Tom, thank you for addressing the comments regarding the Kimmeridge letter. Could you share your thoughts this morning? It seems that when you compare your performance to other gas-levered E&Ps, especially larger peers like EQT and Expand, your portfolio mix makes it feel like you've been somewhat isolated. The Kimmeridge letter suggests that you would be more successful as a standalone pure play in the Delaware while allowing someone else to manage the gas aspect. This seems to contradict your original vision. How do you view this?
Well, first off, Doug, I don't want to get into a lot of discussion about the Kimmeridge letter. That's for another time. But we've spoken openly. We really believe Coterra is a premier outfit, and we would like to see us trade at a premium multiple. However, if you look at the trading over the last year, you'll find that we are at the top of the stack of oil companies and at a lower level of gas companies. We think we're seeing benefits from being a multi-basin, multi-commodity company. But I just believe it would be inappropriate for me to elaborate further, Doug.
Okay. I understand, and I appreciate you taking a stab at it. My follow-up is an operational question, and it's really related to what you saw in your LOE this quarter. Obviously, it's still elevated, but you also beat on your oil guidance. So my question is, is this related to the workovers in the Harkey? Should we continue to expect your oil production to move up and then ultimately your LOE to move down as those workovers flow through the system?

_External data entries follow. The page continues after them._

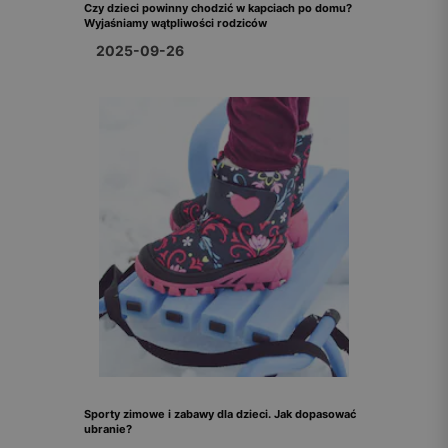
Czy dzieci powinny chodzić w kapciach po domu?
Wyjaśniamy wątpliwości rodziców
2025-09-26
Sporty zimowe i zabawy dla dzieci. Jak dopasować
ubranie?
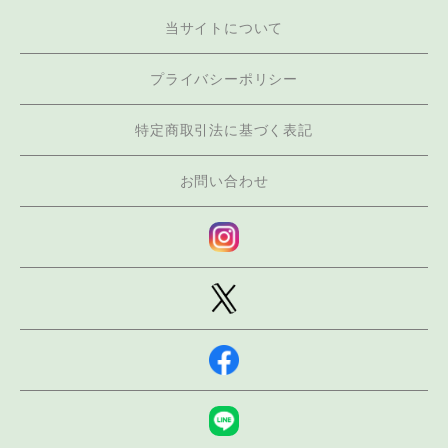
当サイトについて
プライバシーポリシー
特定商取引法に基づく表記
お問い合わせ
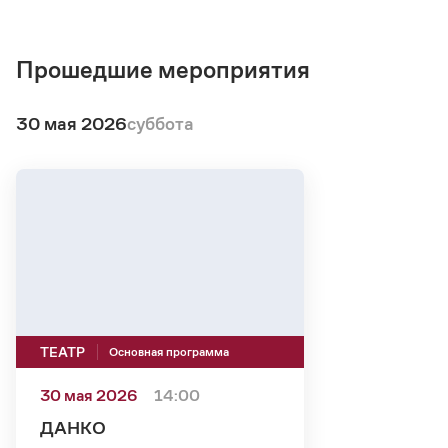
Прошедшие мероприятия
30 мая 2026
суббота
ТЕАТР
Основная программа
30 мая 2026
14:00
ДАНКО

Yes, Doug, this is Michael. Yes, the LOE for the quarter was up a little bit. We have transitioned out of the Harkey remediation program that we talked about last quarter, and we have moved workover rigs into Lea County, where we do have some higher working interest. But overall, we do expect our LOE costs, especially the workover costs to decrease as we head into Q4.

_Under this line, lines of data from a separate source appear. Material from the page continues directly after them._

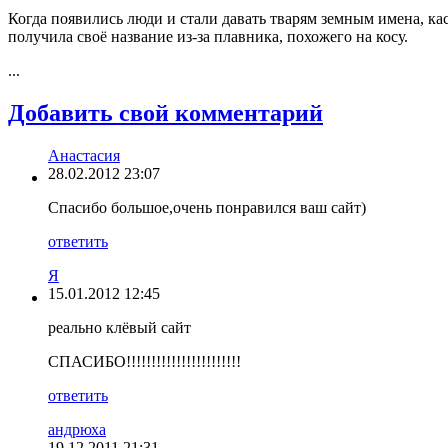
Когда появились люди и стали давать тварям земным имена, кас
получила своё название из-за плавника, похожего на косу.
...
Добавить свой комментарий
Анастасия
28.02.2012 23:07
Спасибо большое,очень понравился ваш сайт)
ответить
Я
15.01.2012 12:45
реально клёвый сайт
СПАСИБО!!!!!!!!!!!!!!!!!!!!!!!
ответить
андрюха
19.12.2011 21:31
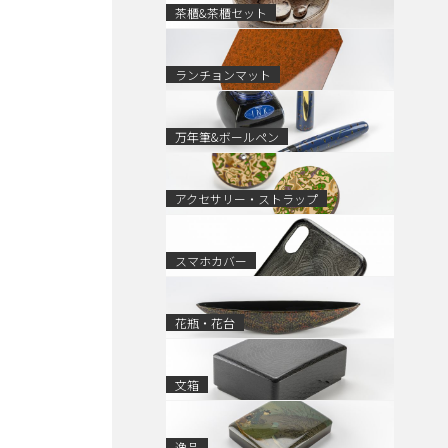
茶櫃&茶櫃セット
ランチョンマット
万年筆&ボールペン
アクセサリー・ストラップ
スマホカバー
花瓶・花台
文箱
逸品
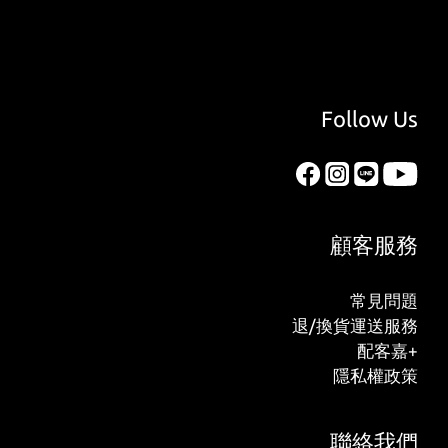
Follow Us
顧客服務
常見問題
退/換貨運送服務
配客嘉+
隱私權政策
聯絡我們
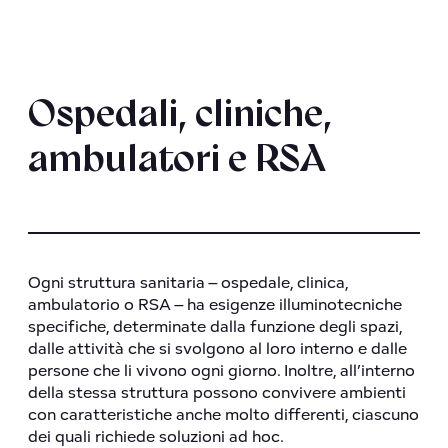
Ospedali, cliniche,
ambulatori e RSA
Ogni struttura sanitaria – ospedale, clinica,
ambulatorio o RSA – ha esigenze illuminotecniche
specifiche, determinate dalla funzione degli spazi,
dalle attività che si svolgono al loro interno e dalle
persone che li vivono ogni giorno. Inoltre, all’interno
della stessa struttura possono convivere ambienti
con caratteristiche anche molto differenti, ciascuno
dei quali richiede soluzioni ad hoc.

Yes. Doug, this is Shane. We expect that number to stabilize for the year within the range on the LOE and anticipate being around the midpoint for total cash costs. Michael explained well why it appeared to be higher in the third quarter.
Operator
And our next questions come from the line of Betty Jiang with Barclays.

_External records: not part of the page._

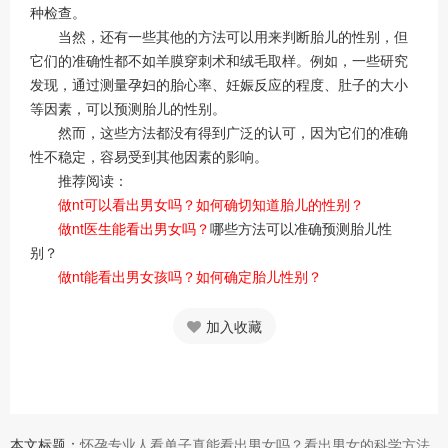
种检查。
当然，还有一些其他的方法可以用来判断胎儿的性别，但
它们的准确性都不如羊膜穿刺术和绒毛取样。例如，一些研究
发现，通过测量孕妇的胎心率、妊娠反应的程度、肚子的大小
等因素，可以预测胎儿的性别。
然而，这些方法都没有得到广泛的认可，因为它们的准确
性不稳定，容易受到其他因素的影响。
推荐阅读：
做nt可以看出男女吗？如何确切知道胎儿的性别？
做nt医生能看出男女吗？
哪些方法可以准确预测胎儿性
别？
做nt能看出男女孩吗？如何确定胎儿性别？
加入收藏
本文标题：
怀孕专业人看单子真能看出男女吗？看出男女的科学方法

I want to ask about the cash return strategy just because we would agree that the stock, it does look discounted in our view as well. Shane, last quarter, you talked about really focusing on debt reduction. And then this quarter, Coterra is starting the buyback program again. How do you think about the allocation of your excess free cash flow between debt reduction and buyback going forward? Is there a reason not to think we can get back to that 100% return level into next year?
Yes, Betty, Shane here. Thanks for the question. As you mentioned, year-to-date, we have focused on reducing our debt by paying off term loans, which is why we were particularly aggressive in the third quarter. It's interesting that as we approach the final stages of repayment, our mindset shifts compared to the beginning phases. This makes it easier to balance between buyback activity and further debt reduction. As we discussed, we restarted the buyback program last month and plan to be opportunistic, especially given price trends over the last month and a half. Looking ahead, I can only refer to our history; in 2024, we returned about 94% of our free cash flow through dividends and buybacks. The prior year, we were around 75%. That's the target we aim to get back to, and we believe we're progressing well toward that goal. While we can't specify exactly what it will look like in 2026, we anticipate having a strong capital return program in place then.
That's great. My follow-up is on the overall activity in the Permian. When comparing the Delaware to your initial expectations, production guidance remains unchanged, while you are now completing wells towards the upper end of the guidance range. I'm curious, relative to your internal expectations, how does the production profile of the wells compare to your initial guide? With activity now leaning towards the high end, does that alter your perspective on the shape of 2026?
Betty, Shane here. I'll address that. We typically do not comment on the timing of TILs within specific quarters, but we do provide the expected number of TILs for each quarter. You'll see that in the third and second quarters, we were at the lower end of what we anticipated, which caused some activities to shift into the fourth quarter. However, the productivity from the TILs that have started up has generally met expectations and, in some cases, performed slightly better. Looking ahead to next year, Tom mentioned on the last call that we would finish the year at 175 MBoe in the fourth quarter. It’s important to note that we may not maintain that level consistently. Historically, due to the timing of TILs, we might experience a slight dip before starting to increase again.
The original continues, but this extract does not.